» **EXERCISE INPUT**
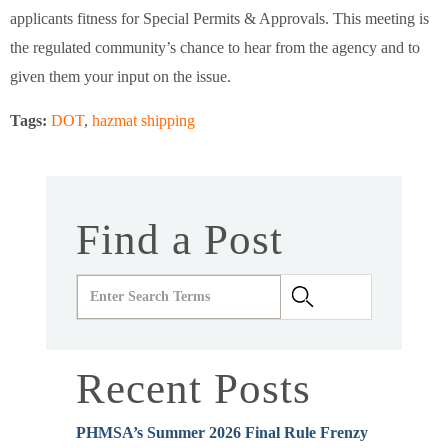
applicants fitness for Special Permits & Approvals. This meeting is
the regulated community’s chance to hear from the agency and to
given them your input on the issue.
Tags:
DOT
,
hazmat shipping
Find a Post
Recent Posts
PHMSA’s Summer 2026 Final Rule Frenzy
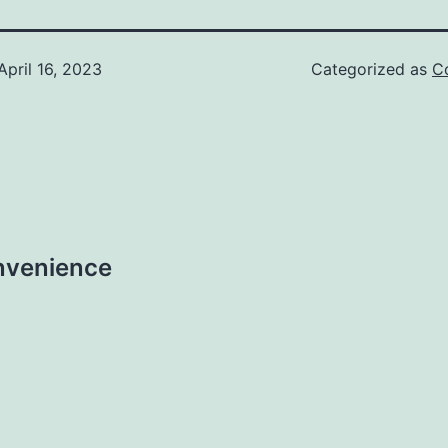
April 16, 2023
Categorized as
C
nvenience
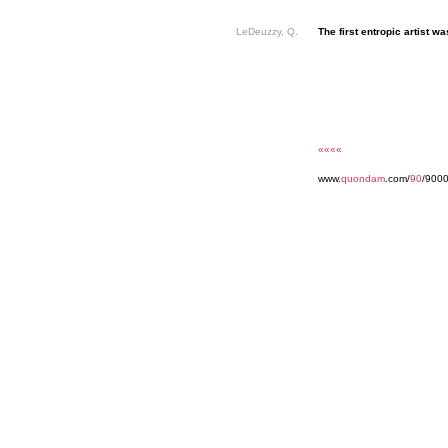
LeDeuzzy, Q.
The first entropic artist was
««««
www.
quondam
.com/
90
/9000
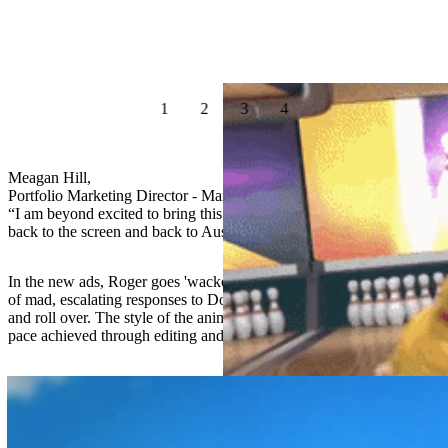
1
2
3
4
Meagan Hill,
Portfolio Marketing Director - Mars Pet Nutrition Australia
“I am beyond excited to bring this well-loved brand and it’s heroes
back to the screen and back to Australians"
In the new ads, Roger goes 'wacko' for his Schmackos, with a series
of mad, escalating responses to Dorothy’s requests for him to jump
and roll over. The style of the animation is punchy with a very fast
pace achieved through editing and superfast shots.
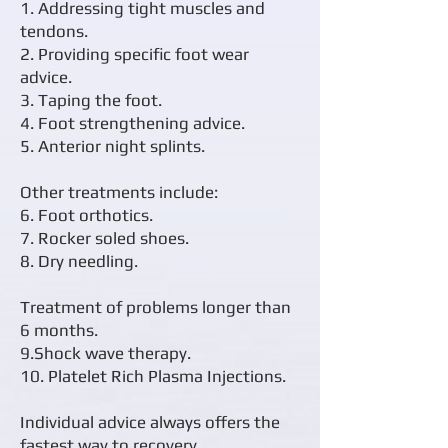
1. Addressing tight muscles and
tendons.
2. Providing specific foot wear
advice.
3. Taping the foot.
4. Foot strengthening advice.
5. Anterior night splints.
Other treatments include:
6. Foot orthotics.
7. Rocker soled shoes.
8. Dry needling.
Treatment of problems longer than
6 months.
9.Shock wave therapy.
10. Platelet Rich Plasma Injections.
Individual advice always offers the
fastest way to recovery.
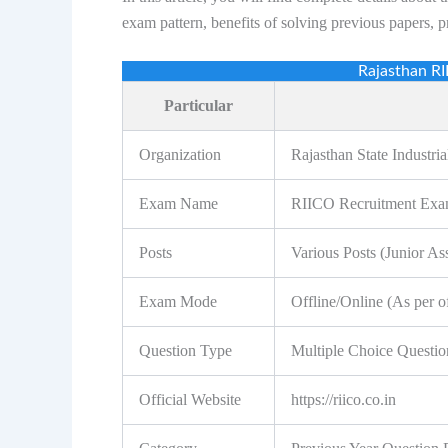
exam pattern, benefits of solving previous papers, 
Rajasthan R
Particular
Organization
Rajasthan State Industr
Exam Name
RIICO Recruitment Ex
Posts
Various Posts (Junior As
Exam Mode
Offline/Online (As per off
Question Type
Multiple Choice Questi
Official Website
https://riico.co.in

» **THE PROBLEM**
Every line from the one holding "Various Posts (Junior As" through the last line of the listing above should be set down exactly, and nothing more.

» **SOLVED PROBLEM**
Various Posts (Junior As
Exam Mode
Offline/Online (As per off
Question Type
Multiple Choice Questi
Official Website
https://riico.co.in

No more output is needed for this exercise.